City officials said at a news conference Saturday that people living west of downtown should consider leaving for higher ground, even though the levees aren't currently considered to be in danger of failing. If an evacuation becomes necessary, it would need to happen quickly, they said.

Mayor G.T. Bynum said the levees were built in the 1940s and haven't had to hold back this much water since 1986. Officials also said they don't expect the river to recede in Tulsa until Wednesday at the earliest, pushing back their initial estimate by three days.

"The level of risk you have in staying there is very high," Bynum said. "That's an unnecessary risk."

About 55 miles (89 kilometers) southeast of Tulsa, the small town of Braggs was completely surrounded by water and without power, according to Oklahoma Department of Emergency Management spokeswoman Keli Cain.

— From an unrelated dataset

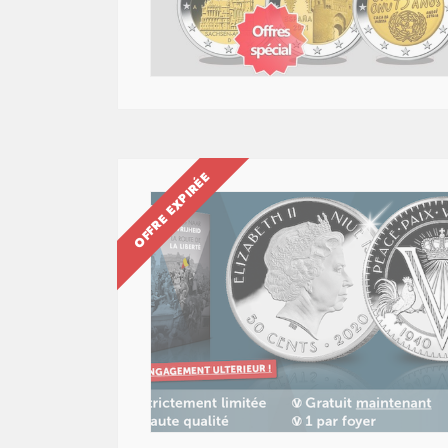
OFFRE EXPIRÉE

Cain said it's not clear how many of the town's approximately 260 residents evacuated before the flooding, but water rescue teams deployed to assist there, as well as in other areas of Muskogee, Wagoner, Rogers and Nowata counties.

Officials in Muskogee and Wagoner counties urged voluntary evacuations of low-lying areas along the Arkansas River, where water could be seen up to roofs, as well as along the rising Verdigris River.

Cain said across the state, 87 people have been injured in the flooding, which has not yet peaked.

Storms have buffeted the central Plains and Midwest all spring, inundating the ground and leaving rain with nowhere to go but into already bloated waterways. The region's most recent spate of bad weather and flooding has been blamed for at least nine deaths.

Downriver in northwestern Arkansas, between 100 and 200 residents had already evacuated their homes in the state's second-largest city of Fort Smith, which is about 100 miles (160 kilometers) southeast of Tulsa. Karen Santos, a spokeswoman for the city of roughly 80,000 people, said at least one house along the river had been completely submerged.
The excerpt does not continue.